Set down the records exactly as they stand, except for any pictures, which you should omit.

» **Data shown**:
....
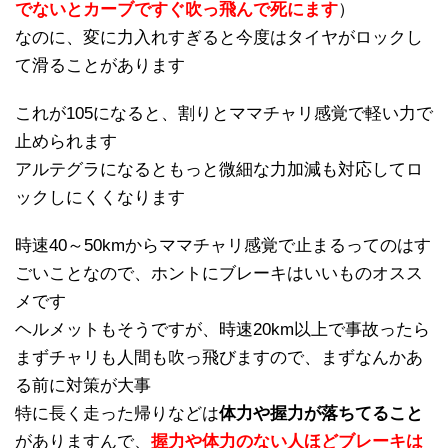
でないとカーブですぐ吹っ飛んで死にます
）
なのに、変に力入れすぎると今度はタイヤがロックし
て滑ることがあります
これが105になると、割りとママチャリ感覚で軽い力で
止められます
アルテグラになるともっと微細な力加減も対応してロ
ックしにくくなります
時速40～50kmからママチャリ感覚で止まるってのはす
ごいことなので、ホントにブレーキはいいものオスス
メです
ヘルメットもそうですが、時速20km以上で事故ったら
まずチャリも人間も吹っ飛びますので、まずなんかあ
る前に対策が大事
特に長く走った帰りなどは
体力や握力が落ちてること
がありますんで、
握力や体力のない人ほどブレーキは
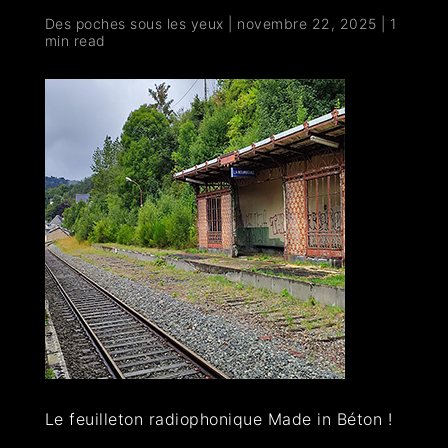
Des poches sous les yeux
|
novembre 22, 2025
|
1
min read
Le feuilleton radiophonique Made in Béton !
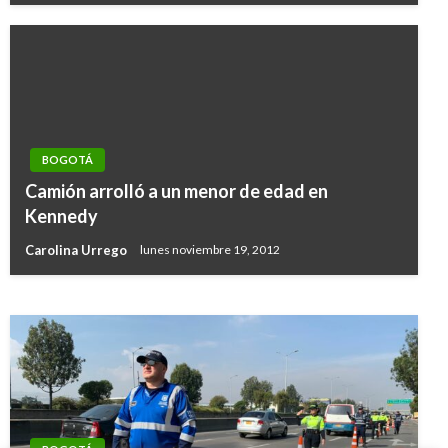
BOGOTÁ
BOGOTÁ
Camión arrolló a un menor de edad en
El 84% del presupuesto de Bogotá se
Kennedy
destinará para inversión
Carolina Urrego
lunes noviembre 19, 2012
Giovanni Alarcón M.
lunes noviembre 30, 2020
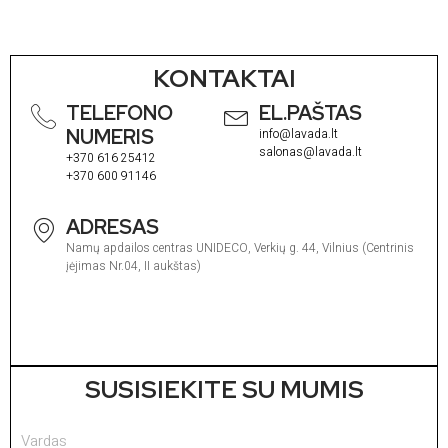
KONTAKTAI
TELEFONO
EL.PAŠTAS
NUMERIS
info@lavada.lt
salonas@lavada.lt
+370 616 25412
+370 600 91146
ADRESAS
Namų apdailos centras UNIDECO, Verkių g. 44, Vilnius (Centrinis
įėjimas Nr.04, II aukštas)
SUSISIEKITE SU MUMIS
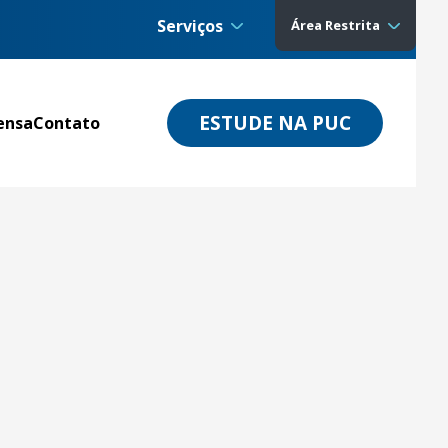
Serviços
Área Restrita
ESTUDE NA PUC
ensa
Contato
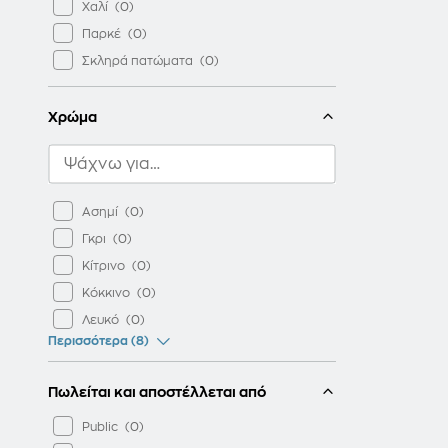
Χαλί
Παρκέ
Σκληρά πατώματα
Χρώμα
Ασημί
Γκρι
Κίτρινο
Κόκκινο
Λευκό
Περισσότερα (8)
Πωλείται και αποστέλλεται από
Public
....
» **Task response**:
でないとカーブですぐ吹っ飛んで死にます
）
なのに、変に力入れすぎると今度はタイヤがロックし
て滑ることがあります
これが105になると、割りとママチャリ感覚で軽い力で
止められます
アルテグラになるともっと微細な力加減も対応してロ
ックしにくくなります
時速40～50kmからママチャリ感覚で止まるってのはす
ごいことなので、ホントにブレーキはいいものオスス
メです
ヘルメットもそうですが、時速20km以上で事故ったら
まずチャリも人間も吹っ飛びますので、まずなんかあ
る前に対策が大事
特に長く走った帰りなどは
体力や握力が落ちてること
がありますんで、
握力や体力のない人ほどブレーキは
Des poches sous les yeux
|
novembre 22, 2025
|
1
min read
Le feuilleton radiophonique Made in Béton !
BOGOTÁ
BOGOTÁ
Camión arrolló a un menor de edad en
El 84% del presupuesto de Bogotá se
Kennedy
destinará para inversión
Carolina Urrego
lunes noviembre 19, 2012
Giovanni Alarcón M.
lunes noviembre 30, 2020
KONTAKTAI
TELEFONO
EL.PAŠTAS
NUMERIS
info@lavada.lt
salonas@lavada.lt
+370 616 25412
+370 600 91146
ADRESAS
Namų apdailos centras UNIDECO, Verkių g. 44, Vilnius (Centrinis
įėjimas Nr.04, II aukštas)
SUSISIEKITE SU MUMIS
Serviços
Área Restrita
ESTUDE NA PUC
ensa
Contato
Χαλί
Παρκέ
Σκληρά πατώματα
Χρώμα
Ασημί
Γκρι
Κίτρινο
Κόκκινο
Λευκό
Περισσότερα (8)
Πωλείται και αποστέλλεται από
Public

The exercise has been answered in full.